Was war bisher Ihr skurrilstes, lustigstes oder erinnerungswürdigstes Erlebnis auf der Arbeit?
Aufgrund der Unterrepräsentation von frühen computerbasierten Kunstwerken und analogen Videoinstallationen/-skulpturen in Kunstinstitutionen weltweit, haben Pioniere und emblematische Künstler begonnen Museen zu kontaktieren, um Schenkungen zu machen. Dies war u.a. der Fall von Jeffrey Shaw, Künstler der digitalen Kunst und Gründungsdirektor des ZKM. Er bot dem ZKM an fünf seiner frühen Kunstwerke, die er als seine Milestones betrachtet, als Schenkung zu erwerben, um deren Langlebigkeit zu sichern.

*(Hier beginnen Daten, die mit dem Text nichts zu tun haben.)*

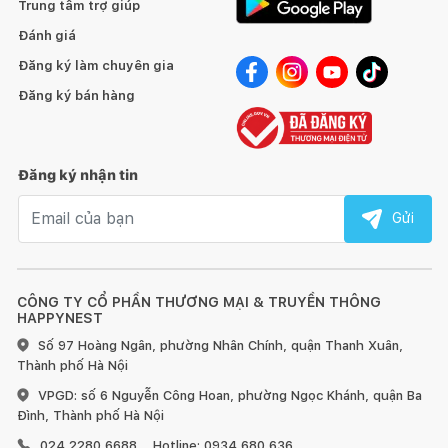
Trung tâm trợ giúp
Đánh giá
Đăng ký làm chuyên gia
Đăng ký bán hàng
Đăng ký nhận tin
Email nhận tin
Gửi
CÔNG TY CỔ PHẦN THƯƠNG MẠI & TRUYỀN THÔNG
HAPPYNEST
Số 97 Hoàng Ngân, phường Nhân Chính, quận Thanh Xuân,
Thành phố Hà Nội
VPGD: số 6 Nguyễn Công Hoan, phường Ngọc Khánh, quận Ba
Đình, Thành phố Hà Nội
024 2280 6688
Hotline: 0934 680 636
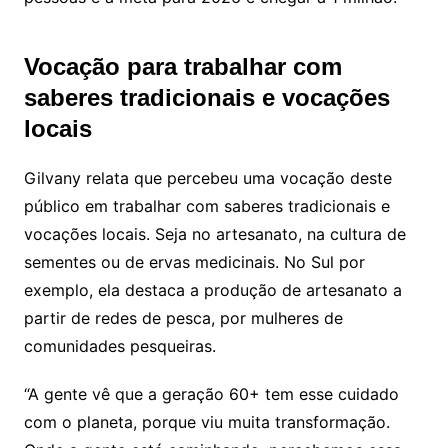
Vocação para trabalhar com
saberes tradicionais e vocações
locais
Gilvany relata que percebeu uma vocação deste
público em trabalhar com saberes tradicionais e
vocações locais. Seja no artesanato, na cultura de
sementes ou de ervas medicinais. No Sul por
exemplo, ela destaca a produção de artesanato a
partir de redes de pesca, por mulheres de
comunidades pesqueiras.
“A gente vê que a geração 60+ tem esse cuidado
com o planeta, porque viu muita transformação.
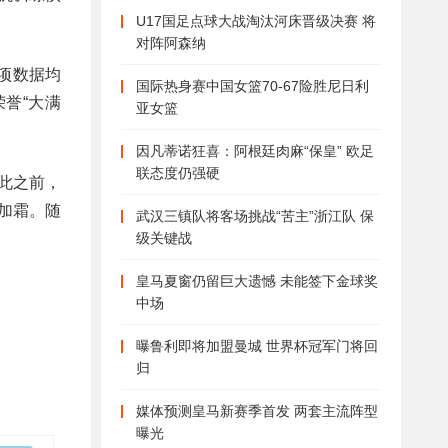
U17国足点球大战淘汰河床晋级决赛 将
对阵阿森纳
两项数据均
国际热身赛中国女篮70-67险胜尼日利
誉“大满
亚女篮
因凡蒂诺狂喜：阿根廷肉麻“保皇” 欧足
联态度仍强硬
此之前，
加霜。随
武汉三镇队将客场挑战“苦主”浙江队 保
级关键战
皇马夏窗仍留巨大遗憾 未能签下金球奖
中场
曝鲁利即将加盟曼城 世界杯冠军门将回
归
媒体预测皇马新赛季首发 两套主流阵型
曝光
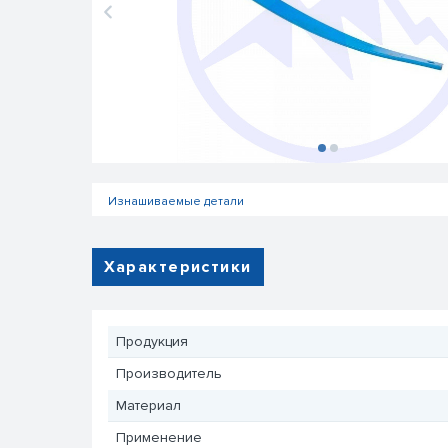
Изнашиваемые детали
Характеристики
Продукция
Производитель
Материал
Применение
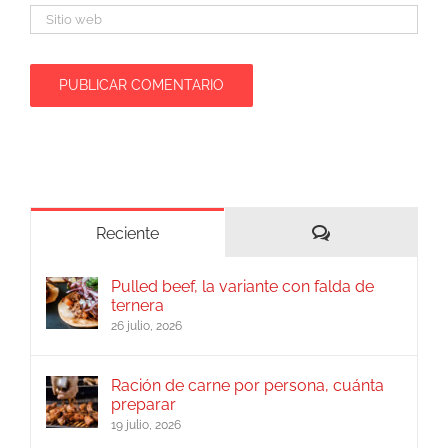
Comentarios
Reciente
Pulled beef, la variante con falda de
ternera
26 julio, 2026
Ración de carne por persona, cuánta
preparar
19 julio, 2026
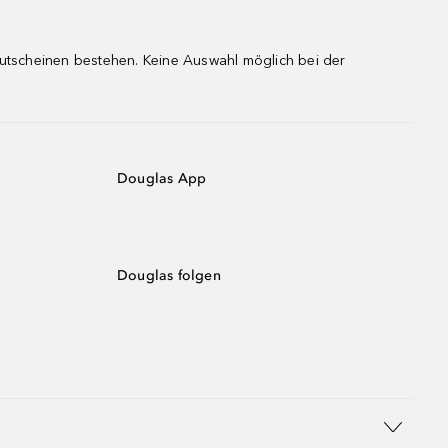
gutscheinen bestehen. Keine Auswahl möglich bei der
Douglas App
Douglas folgen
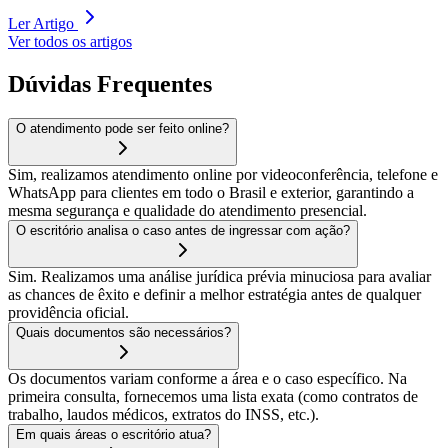
Ler Artigo
Ver todos os artigos
Dúvidas Frequentes
O atendimento pode ser feito online?
Sim, realizamos atendimento online por videoconferência, telefone e
WhatsApp para clientes em todo o Brasil e exterior, garantindo a
mesma segurança e qualidade do atendimento presencial.
O escritório analisa o caso antes de ingressar com ação?
Sim. Realizamos uma análise jurídica prévia minuciosa para avaliar
as chances de êxito e definir a melhor estratégia antes de qualquer
providência oficial.
Quais documentos são necessários?
Os documentos variam conforme a área e o caso específico. Na
primeira consulta, fornecemos uma lista exata (como contratos de
trabalho, laudos médicos, extratos do INSS, etc.).
Em quais áreas o escritório atua?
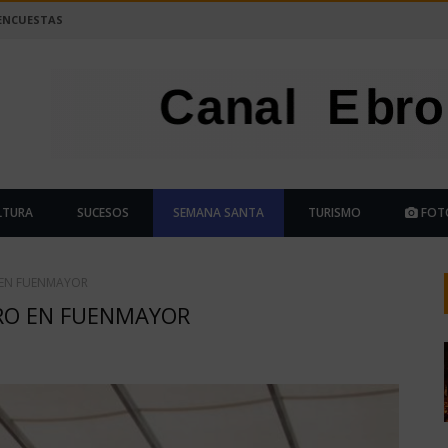
ENCUESTAS
LTURA
SUCESOS
SEMANA SANTA
TURISMO
FOT
 EN FUENMAYOR
BRO EN FUENMAYOR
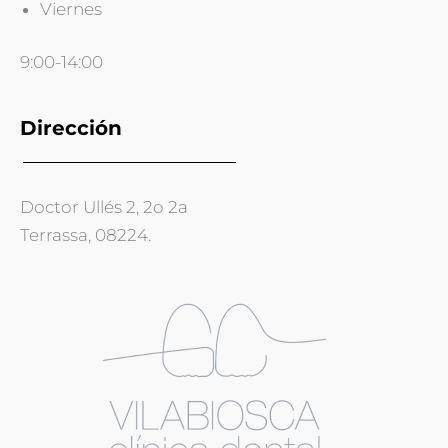
Viernes
9:00-14:00
Dirección
Doctor Ullés 2, 2o 2a
Terrassa, 08224.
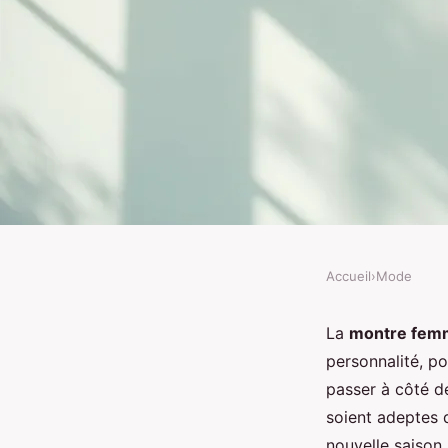
Accueil
›
Mode
MODE
Montre femme : tenda
La
montre fem
personnalité, po
style et guide d'achat
passer à côté 
soient adeptes
nouvelle saison 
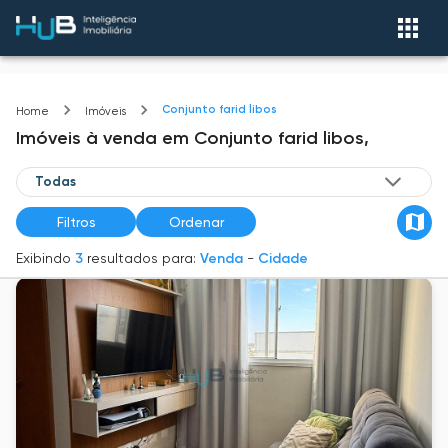
Conjunto farid libos
Home
Imóveis
Imóveis
à venda
em
Conjunto farid libos,
Filtros
Ordenar
Exibindo
3
resultados para:
Venda
-
Cidade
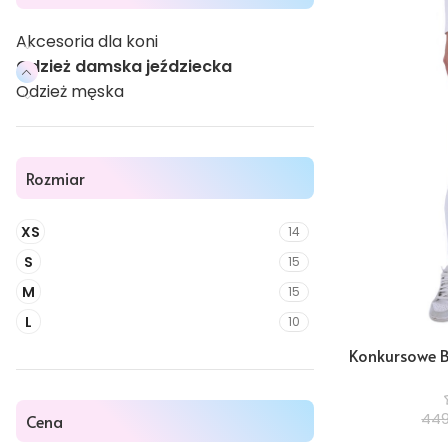
Akcesoria dla koni
Odzież damska jeździecka
Odzież męska
Rozmiar
XS
14
S
15
M
15
L
10
Konkursowe Br
449
Cena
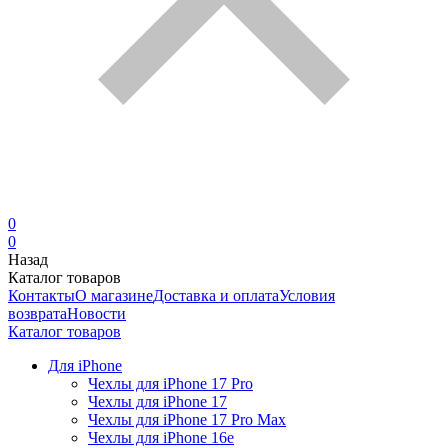
0
0
Назад
Каталог товаров
Контакты
О магазине
Доставка и оплата
Условия
возврата
Новости
Каталог товаров
Для iPhone
Чехлы для iPhone 17 Pro
Чехлы для iPhone 17
Чехлы для iPhone 17 Pro Max
Чехлы для iPhone 16e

Die bahnbrechende Augmented-Reality-Installation Virtual Sculptures, 1981, war Teil dieser Schenkung.
Dieses Kunstwerk ist ein typisches Beispiel von Medienarchäologie, eine Brücke zwischen dem 16. Jahrhundert und der heutigen Zeit: Ahnherr und Pionier zugleich. In dieser Augmented-Reality-Installation waren eine Fresnel-Linse und ein halbtransparenter Spiegel auf einem Monitor mit Stativ montiert. Die BetrachterInnen konnten den Bildschirm drehen und kippen und beim Blick durch den Spiegel verschiedene einfache computergenerierte virtuelle Objekte entdecken, die an verschiedenen Stellen im realen Raum vor ihnen schwebten.
Die optische Methode basiert auf einer Illusionstechnik namens 'The Pepper Ghost', die auf das 16. Jahrhundert zurückgeht. Sie wird in Virtual Sculpture aktualisiert, indem ein Videobild und eine Fresnel-Linse verwendet werden, um die Brennweite so zu verändern, dass das Bild beim Blick durch den halbtransparenten Spiegel einige Meter entfernt erscheint. Die Rotations- und Kippfunktionen des Systems ermöglichen es dann diese virtuellen Bilder physisch um die BetrachterInnen herum zu verteilen - ein Paradigma der virtuellen Realität, das von Ivan Sutherlands Sword of Damocles (1968) inspiriert ist.
Die Installation benutzte einen Apple II Computer und zwei am Monitor befestigte "Joysticks", um Kipp- und Rotationsbewegungen aufzuzeichnen. Wir haben zwei Apple II Computer im ZKM erworben, um dieses Kunstwerk zu rekonstruieren. Außer dem Künstler ist nichts übriggeblieben. Wir werden die virtuellen Objekte in Assembler-Code wiedercodieren. Ein wunderbares Abenteuer, eine großartige Reise durch die Schichten der Geschichte. Wir können es kaum erwarten, es den ZKM-BesucherInnen zu zeigen!